The psychology of creativityPosted on: February 22, 2013
I have studied creativity and innovation extensively in the past and admire the work of people such as Bird, Buzan, Cabral, De Bono, Doblin, Grundy, Hayes, Henry, Kirton, Kline, Perkins, Snowden, Sternberg, Thomke and Wallace to name a few.
Big C Creativity
The psychology of creativity applies empirical, scientific rigour to the study of pioneering creativity – which is sometimes called “big-C” creativity. Simonton (University of California) defines big-C creativity as “a person solving a problem or creating an object that significantly impacts how others think and live their lives”. He considers two aspects – originality and functionality.
Theories of creativity
In 1950, psychologist J P Guildford challenged the research community to study creativity and was the first to differentiate between convergent and divergent thinking.
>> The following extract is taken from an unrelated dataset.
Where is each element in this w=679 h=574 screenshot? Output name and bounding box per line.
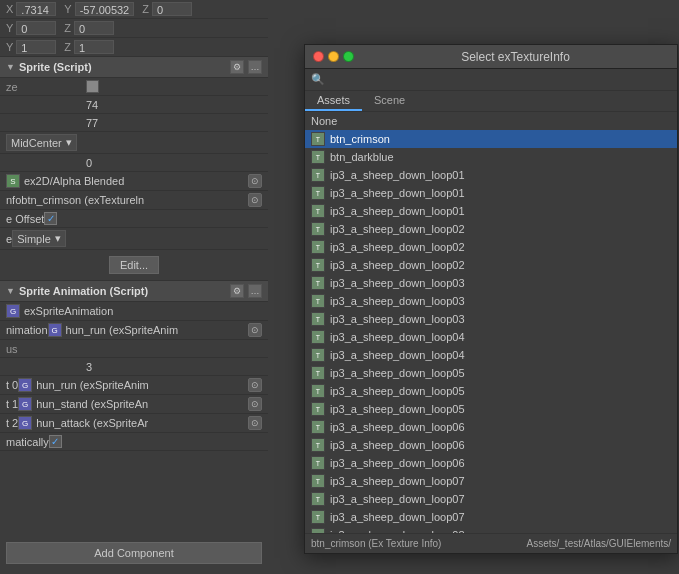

Many psychologists study “little c” creativity – the stuff of everyday life.
There are many creativity theory models including those from the realms of developmental psychology, psychometric, economic, stage, cognitive, problem solving, expertise based, evolutionary, typological and systems theory.
Six Ps of creativity
Sternberg called his theory “investment theory” – and notes that people buy low and sell high – they generate and pursue ideas and concepts that seem unusual and out of the mainstream which have the potential for the most growth. He also saw creativity occurring at the confluence of several factors. He considered the six Ps of creativity – Process (cognitive), Product, Personality, Place, Persuasion and Potential.
Personally, I prefer the six faceted snowflake model by Perkins (see above).